This October 24-26th I was in Anchorage, Alaska for the 18th annual Alaska Invasive Species Workshop. The workshop is organized by the Committee for Noxious and Invasive Pests Management and University of Alaska Fairbanks Cooperative Extension. It is a chance for people involved in invasive species management in Alaska – or just interested in the topic – to learn about the latest science, policies, and management efforts within the state and beyond. I am not an Alaska resident – nor had I ever been there until this trip – but my sister lives there, and I was planning a trip to visit her and her family, so why not stop in to see what’s happening with invasive species while I’m at it?

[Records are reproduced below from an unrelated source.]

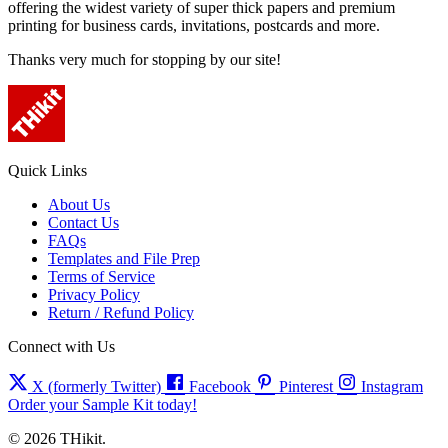
offering the widest variety of super thick papers and premium
printing for business cards, invitations, postcards and more.
Thanks very much for stopping by our site!
Quick Links
About Us
Contact Us
FAQs
Templates and File Prep
Terms of Service
Privacy Policy
Return / Refund Policy
Connect with Us
X (formerly Twitter)
Facebook
Pinterest
Instagram
Order your Sample Kit today!
© 2026 THikit.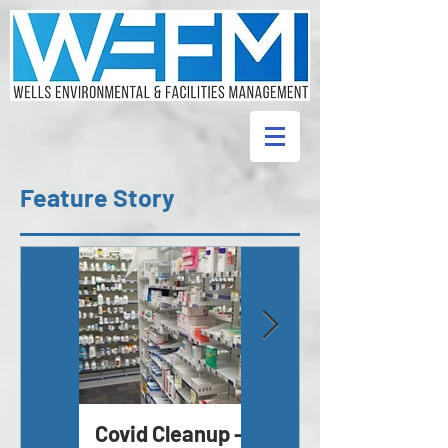
Feature Story
Covid Cleanup -
Asbestos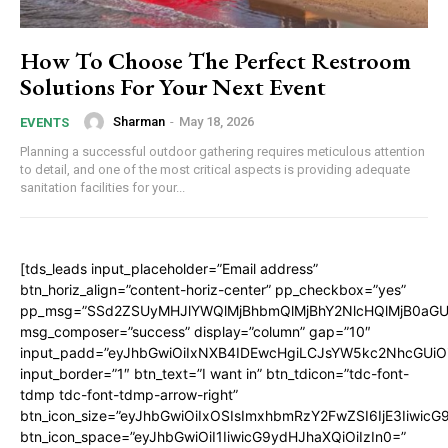
How To Choose The Perfect Restroom
Solutions For Your Next Event
Sharman
-
May 18, 2026
EVENTS
Planning a successful outdoor gathering requires meticulous attention
to detail, and one of the most critical aspects is providing adequate
sanitation facilities for your...
[tds_leads input_placeholder=”Email address”
btn_horiz_align=”content-horiz-center” pp_checkbox=”yes”
pp_msg=”SSd2ZSUyMHJlYWQlMjBhbmQlMjBhY2NlcHQlMjB0aGU
msg_composer=”success” display=”column” gap=”10″
input_padd=”eyJhbGwiOiIxNXB4IDEwcHgiLCJsYW5kc2NhcGUiO
input_border=”1″ btn_text=”I want in” btn_tdicon=”tdc-font-
tdmp tdc-font-tdmp-arrow-right”
btn_icon_size=”eyJhbGwiOiIxOSIsImxhbmRzY2FwZSI6IjE3Iiwic
btn_icon_space=”eyJhbGwiOiI1IiwicG9ydHJhaXQiOiIzIn0=”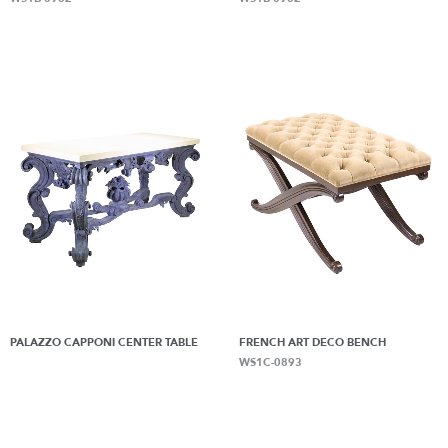
PALAZZO CAPPONI CENTER TABLE
FRENCH ART DECO BENCH
WS1C-0893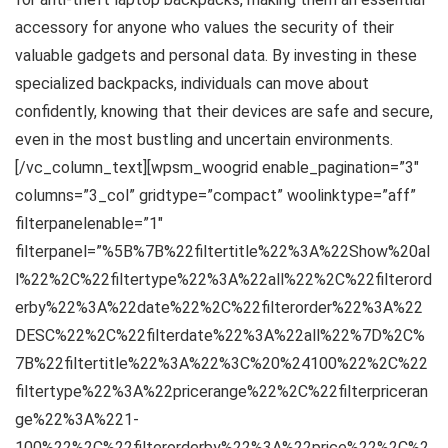
accessory for anyone who values the security of their
valuable gadgets and personal data. By investing in these
specialized backpacks, individuals can move about
confidently, knowing that their devices are safe and secure,
even in the most bustling and uncertain environments.
[/vc_column_text][wpsm_woogrid enable_pagination=”3″
columns=”3_col” gridtype=”compact” woolinktype=”aff”
filterpanelenable=”1″
filterpanel=”%5B%7B%22filtertitle%22%3A%22Show%20al
l%22%2C%22filtertype%22%3A%22all%22%2C%22filterord
erby%22%3A%22date%22%2C%22filterorder%22%3A%22
DESC%22%2C%22filterdate%22%3A%22all%22%7D%2C%
7B%22filtertitle%22%3A%22%3C%20%24100%22%2C%22
filtertype%22%3A%22pricerange%22%2C%22filterpriceran
ge%22%3A%221-
100%22%2C%22filterorderby%22%3A%22price%22%2C%2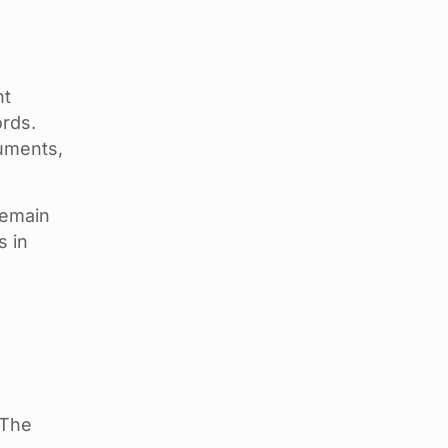
nt
ords.
cuments,
remain
s in
 The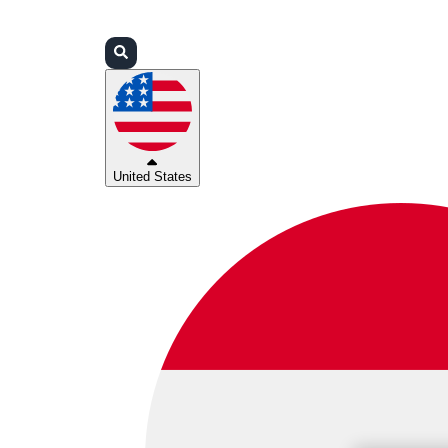
Login
Partners
Support
United States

What follows are a few highlights from each of the three days.

Day One

The theme of the workshop was “The Legacy of Biological Invasions.” Ecosystems are shaped by biotic and abiotic events that occurred in the past, both recent and distant. This is their legacy. Events that take place in the present can alter ecosystem legacies. Invasive species, as one speaker said in the introduction, can “break the legacy locks of an ecosystem,” changing population dynamics of native species and altering ecosystem functions for the foreseeable future. Alaska is one of the few places on earth that is relatively pristine, with comparably little human disturbance and few introduced species. Since they are at an early stage in the invasion curve for most things, Alaska is in a unique position to eradicate or contain many invasive species and prevent future introductions. Coming together to address invasive species issues and protect ecosystem legacies will be part of the human legacy in Alaska.

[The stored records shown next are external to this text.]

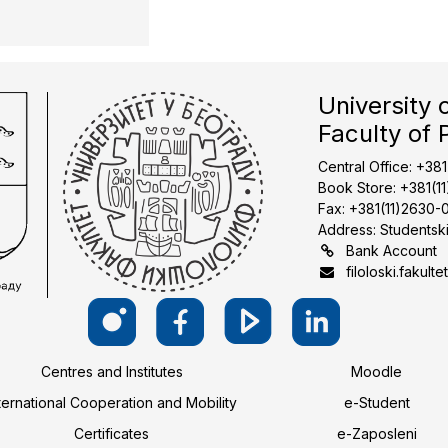
University 
Faculty of 
Central Office: +38
Book Store: +381(1
Fax: +381(11)2630-
Address: Studentski
Bank Account
filoloski.fakulte
Centres and Institutes
Moodle
ternational Cooperation and Mobility
e-Student
Certificates
e-Zaposleni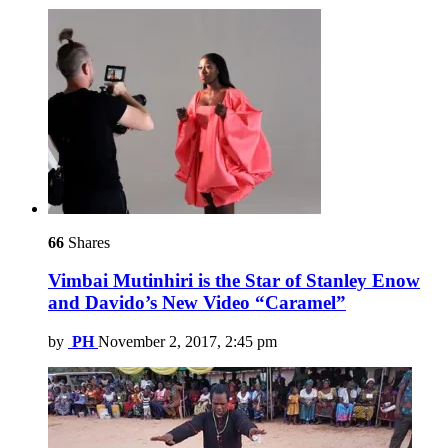
66
Shares
Vimbai Mutinhiri is the Star of Stanley Enow
and Davido’s New Video “Caramel”
by
PH
November 2, 2017, 2:45 pm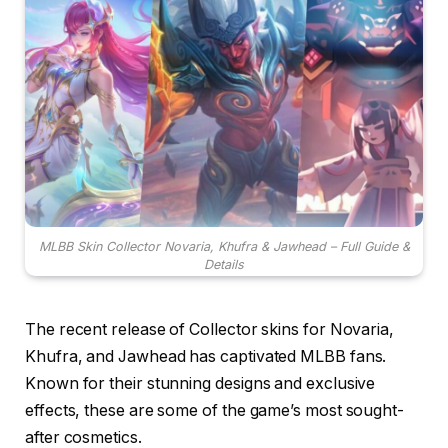
MLBB Skin Collector Novaria, Khufra & Jawhead – Full Guide &
Details
The recent release of Collector skins for Novaria,
Khufra, and Jawhead has captivated MLBB fans.
Known for their stunning designs and exclusive
effects, these are some of the game’s most sought-
after cosmetics.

The keynote address was delivered by Jamie Reaser, Executive Director of the National Invasive Species Council and author of several books. She spoke about the Arctic and its vulnerability to invasive species due to increased human activity, climate change, and scant research. To address this and other issues in the Arctic, the Arctic Council put together the Arctic Biodiversity Assessment, and out of that came the Arctic Invasive Alien Species Strategy and Action Plan. Reaser shared some thoughts about how government agencies and conservation groups can come together to share information and how they can work with commercial industries to address the threat of invasive species. She stressed that Alaska can and should play a leadership role in these efforts.

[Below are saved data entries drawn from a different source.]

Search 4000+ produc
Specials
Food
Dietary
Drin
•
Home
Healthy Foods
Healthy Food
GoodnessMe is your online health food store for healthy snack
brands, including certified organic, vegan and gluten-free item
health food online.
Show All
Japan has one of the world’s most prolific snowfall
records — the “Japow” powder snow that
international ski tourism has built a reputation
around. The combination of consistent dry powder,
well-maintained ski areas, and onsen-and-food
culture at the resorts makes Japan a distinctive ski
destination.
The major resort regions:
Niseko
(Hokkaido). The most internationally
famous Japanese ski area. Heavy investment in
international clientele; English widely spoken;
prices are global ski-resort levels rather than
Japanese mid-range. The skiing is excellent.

Later, Reaser gave a presentation about the National Invasive Species Council, including its formation and some of the work that it is currently doing. She emphasized that invasive species are a “people issue” – in that the actions and decisions we make both create the problem and address the problem – and by working together “we can do this.”

Day Two

Most of the morning was spent discussing Elodea, Alaska’s first invasive, submerged, freshwater, aquatic plant. While it has likely been in the state for a while, it was only recognized as a problem within the last decade. It is a popular aquarium plant that has been carelessly dumped into lakes and streams. It grows quickly and tolerates very cold temperatures, photosynthesizing under ice and snow. It propagates vegetatively and is spread to new sites by attaching itself to boats and float planes. Its dense growth can crowd out native vegetation and threaten fish habitat, as well as make navigating by boat difficult and landing float planes dangerous. Detailed reports were given about how organizations across the state have been monitoring and managing Elodea populations, including updates on how treatments have worked so far and what is being planned for the future. A bioeconomic risk analysis conducted by Tobias Schwörer was a featured topic of discussion.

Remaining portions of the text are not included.